All the strands will come together behind the scenes and be pointed at a light source inside a box – but if I have 24 strands with circular cross-section, each 1.5mm in diameter, how big a hole would I need to drill in the box for all the strands to pass through?
Since I’m an engineer at heart, my usual approach would be to put the bundle of fibres together and just measure it with some callipers – but I can’t do this, as they’re still in the post and haven’t arrived yet. Can you help?
Dad Steckles, Home
This is just the kind of question maths can help with! There are a few approaches to this, each of which has a different level of mathematical subtlety, and I’ll start with the most naive and work my way up.
Essentially, all we’re looking for here is the size of a circle which contains 24 1.5mm diameter circles. We could start by working out the area that 24 1.5mm diameter circles would cover – with a radius of 0.75mm, the total area would be:
\[ 24 \times ( \pi \times 0.75^2 ) \sim 24 \times 1.767\ldots \sim 42.411mm^2\]
Then the question would be, what size of circle will cover an area of 42.411 square millimetres? Another calculation:
\[ 42.411 = \pi \times r^2 \qquad \Rightarrow \qquad r^2 = 42.411 \div \pi = 13.5\]
Then if $r^2 = 13.5$, we have $r \sim 3.67$. This means a circle of radius 3.67mm (or diameter 7.34mm) will fit 24 1.5mm diameter circles inside it. The temptation at this point to round up to the nearest integer and tell my dad ‘8mm’ was strong, but I wondered if you could actually fit the circles in a 7.34mm circle. Let’s check:
It doesn’t work! In fact, the number of circles that doesn’t fit in the bigger circle, even with my generous definition of ‘non-overlapping’, was so many (7) that I was able to arrange them into a sad face nearby.
So what went wrong? Well, obviously, the area of the bigger circle needs to be more than the area of the smaller ones, since there are gaps between the circles. Circles don’t pack efficiently – in two dimensions, the best you can do is arrange them in a hexagonal lattice, which fills around 90.24% of the space.
Let’s factor this in! If the area of the smaller circles is only going to account for about 90% of the area, we can take our value for that – which was $42.411mm^2$ – and find the number it’s 90% of, by dividing it by 0.9. This gives $47.12mm^2$, which leads us to a circle of radius 3.87mm, or diameter 7.745mm. So let’s try that:
This doesn’t seem to work either – while we now only have 5 leftover circles (enough to form an exclamation mark of surprise and disappointment), there’s still not enough space in the circle. This is because, while circles can achieve a packing efficiency of 90%, this is only in the case where they’re arranged in a hexagonal grid, and not inside a larger circle.
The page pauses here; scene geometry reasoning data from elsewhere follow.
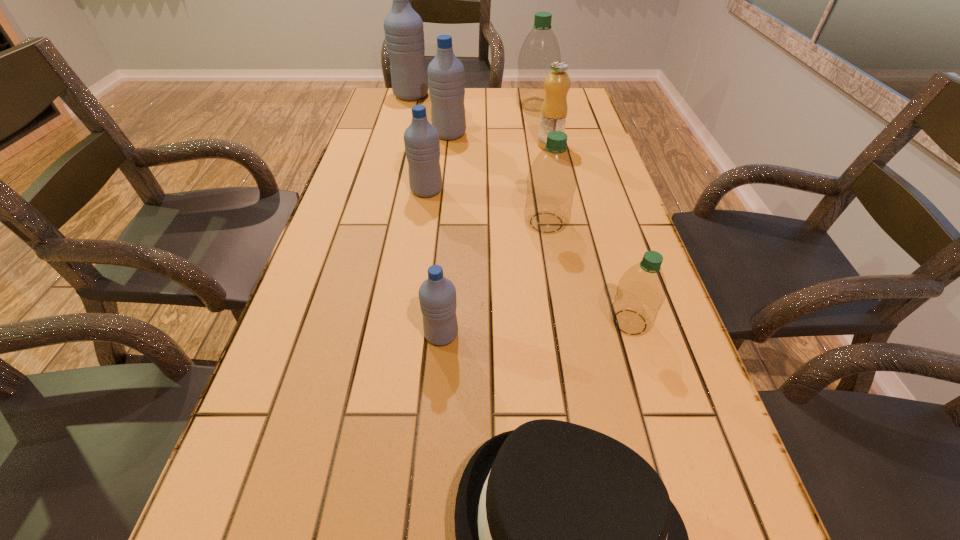 The height and width of the screenshot is (540, 960). I want to click on vacant space situated on the back of the smallest blue water bottle, so click(448, 245).

Locate an element on the screen. vacant space located 0.140m on the front of the nearest green water bottle is located at coordinates (656, 404).

Find the location of `object situated at the left edge`. object situated at the left edge is located at coordinates (403, 27).

Locate an element on the screen. Image resolution: width=960 pixels, height=540 pixels. fruit juice present at the right edge is located at coordinates (553, 116).

Image resolution: width=960 pixels, height=540 pixels. Find the location of `object present at the far left corner`. object present at the far left corner is located at coordinates (403, 27).

Where is `object present at the far right corner`? object present at the far right corner is located at coordinates (540, 49).

This screenshot has width=960, height=540. I want to click on vacant region at the far edge, so click(430, 113).

In order to click on vacant space at the left edge of the desktop in this screenshot , I will do `click(392, 156)`.

You are a GUI agent. You are given a task and a screenshot of the screen. Output one action in this format:
    pyautogui.click(x=<x>, y=<y>)
    Task: Click on the vacant space at the right edge of the desktop
    This screenshot has height=540, width=960.
    Given the screenshot: What is the action you would take?
    pyautogui.click(x=595, y=315)

You are a GUI agent. You are given a task and a screenshot of the screen. Output one action in this format:
    pyautogui.click(x=<x>, y=<y>)
    Task: Click on the vacant space that's between the fifth farthest object and the second nearest green water bottle
    This screenshot has height=540, width=960.
    Given the screenshot: What is the action you would take?
    pyautogui.click(x=487, y=207) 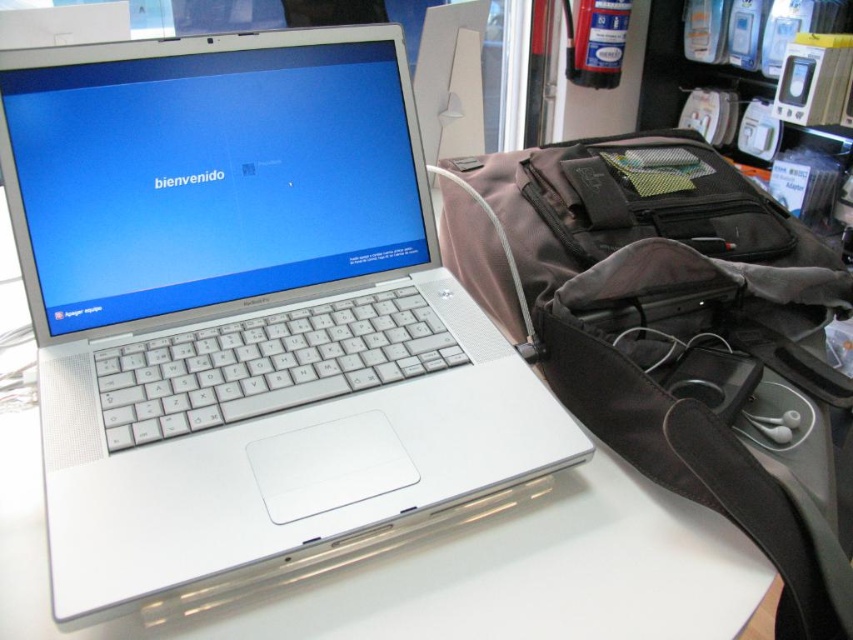 Question: Which of the following is the closest to the observer?

Choices:
 (A) gray fabric backpack at right
 (B) silver metallic laptop at center

Answer: (B)

Question: Which object appears closest to the camera in this image?

Choices:
 (A) gray fabric backpack at right
 (B) silver metallic laptop at center

Answer: (B)

Question: Does silver metallic laptop at center appear over gray fabric backpack at right?

Choices:
 (A) no
 (B) yes

Answer: (B)

Question: Is silver metallic laptop at center below gray fabric backpack at right?

Choices:
 (A) yes
 (B) no

Answer: (B)

Question: Considering the relative positions of silver metallic laptop at center and gray fabric backpack at right in the image provided, where is silver metallic laptop at center located with respect to gray fabric backpack at right?

Choices:
 (A) below
 (B) above

Answer: (B) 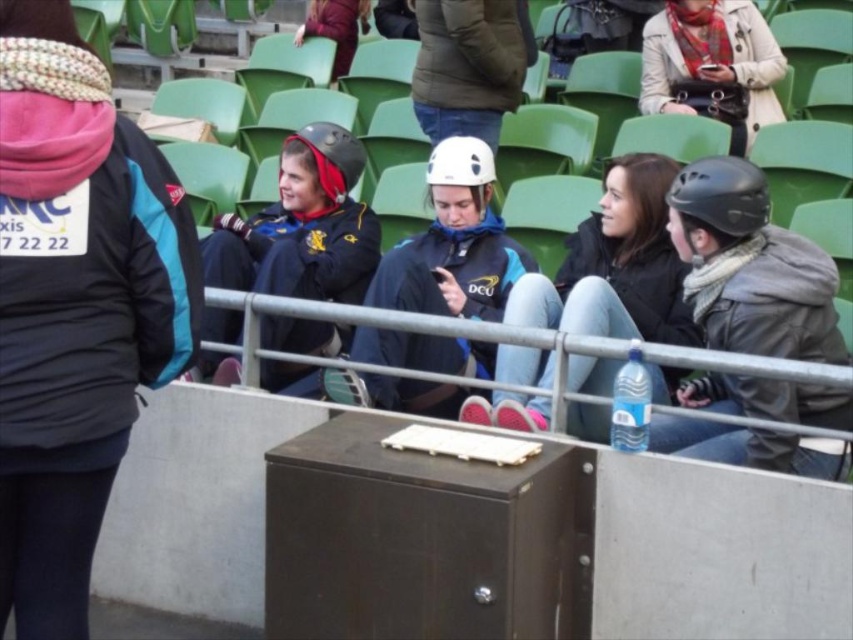 You are a spectator at a sports event and want to locate two items in the scene. The first item is the matte black helmet at left, and the second is the plaid scarf at upper right. Which item is positioned higher in the image?

The plaid scarf at upper right is positioned higher in the image than the matte black helmet at left.

You are a photographer standing at the center of the stadium. You want to take a photo of the matte black helmet at left. Which direction should you move to get a better shot?

The matte black helmet at left is located at point (300,227), so you should move to the left to get a better shot. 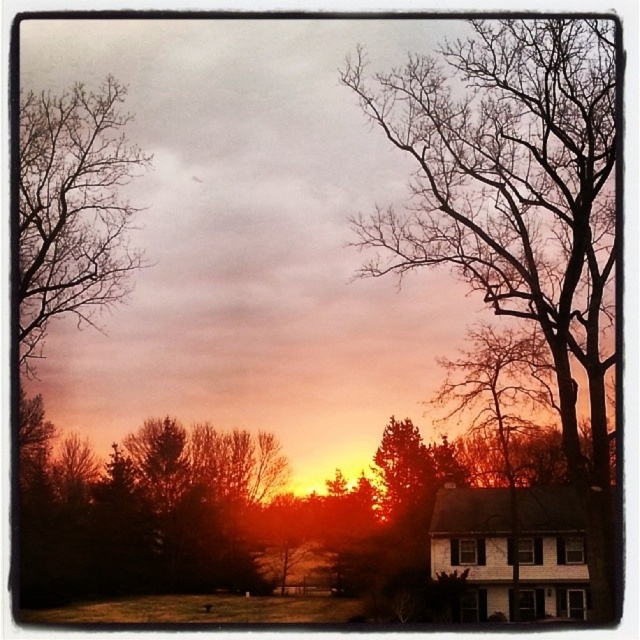 In the sunset scene, there is a point labeled as point [516,221]. What does this point represent?

The point [516,221] represents the location of the bare branches at center in the image.

You are an artist sketching the sunset scene and need to decide which part of the branches to emphasize. Based on the image, which of the bare branches at center or the bare branches at upper left should you focus on if you want to highlight the wider section?

The bare branches at center are wider than the bare branches at upper left, so you should focus on the bare branches at center to highlight the wider section.

You are standing at the point with coordinates point (26, 188) and want to walk to the point with coordinates point (420, 163). According to the scene, will the path between these two points be blocked by any objects?

Point (420, 163) is behind point (26, 188), so the path between them will be blocked by point (26, 188). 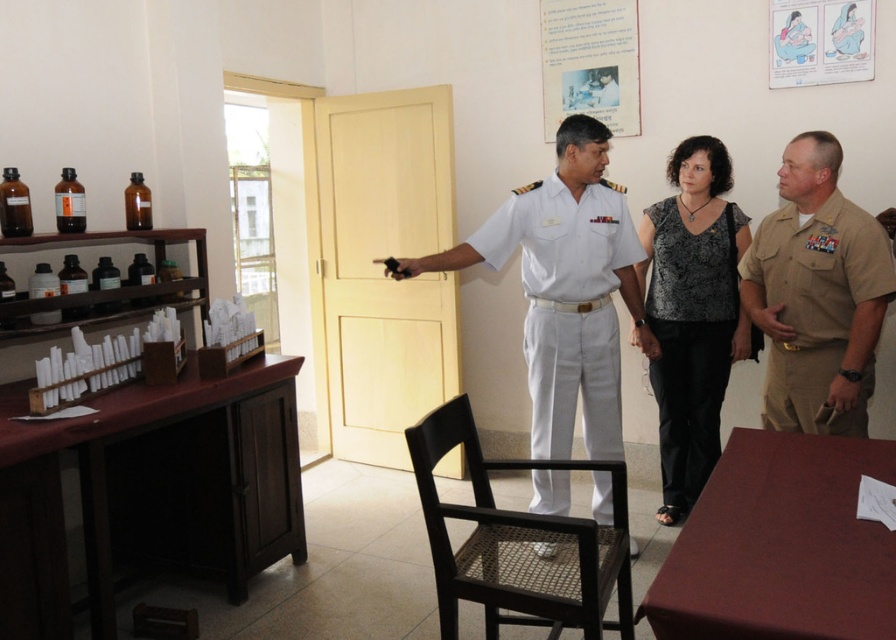 Which of these two, burgundy fabric table at lower right or black woven wood chair at center, stands taller?

black woven wood chair at center

What do you see at coordinates (780, 545) in the screenshot? I see `burgundy fabric table at lower right` at bounding box center [780, 545].

Identify the location of burgundy fabric table at lower right. This screenshot has width=896, height=640. (780, 545).

Can you confirm if burgundy fabric table at lower right is thinner than tan uniform shirt at right?

In fact, burgundy fabric table at lower right might be wider than tan uniform shirt at right.

Does burgundy fabric table at lower right appear under tan uniform shirt at right?

Yes.

I want to click on burgundy fabric table at lower right, so click(780, 545).

Can you confirm if burgundy fabric table at lower right is thinner than white cotton uniform at center?

Incorrect, burgundy fabric table at lower right's width is not less than white cotton uniform at center's.

Is burgundy fabric table at lower right behind white cotton uniform at center?

No.

This screenshot has width=896, height=640. What are the coordinates of `burgundy fabric table at lower right` in the screenshot? It's located at (780, 545).

Locate an element on the screen. burgundy fabric table at lower right is located at coordinates (780, 545).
So what happens if we arrange our circles in a hexagon? Well, that doesn’t quite work either, as 24 isn’t a centred hexagonal number, which means we can’t fit all of them into a nice hexagon.
Even if we cram the extra ones in at the sides, they only fit into a circle of diameter 9.02mm, which has a bunch of space left over.
So what’s the best we can do with circles in a circle – and how big a circle do we actually need? It turns out this kind of problem is sufficiently complex that finding an optimal arrangement is probably best done using some kind of clever algorithm, or by trial and improvement. That is to say, by Other People, so I can just look it up (slightly rubbish, but sometimes that’s how it goes).
This means that Wikipedia has us covered – there’s a whole article on Circle Packing in Circles, which includes the optimal arrangement for n circles for a whole range of values of n. Sadly, this range stops at 20, which isn’t helpful for us.
Even more luckily though, Wolfram Alpha can take care of it – if you enter ‘pack 24 circles in a circle‘, it’ll give you various ways to do this, including one based on a hexagonal tiling and one on a square tiling, and also the optimal tiling.
This tells me that the optimal packing gives a packing efficiency of around 75.14% (which explains why my circles were never big enough!), and involves using a large circle of diameter 8.47mm.
In practice, I’m also going to round this up to the nearest sensible drill bit size, and probably tell my dad to dig out his 9mm drill bit since 8.5mm might be a bit tight. Maths to the rescue!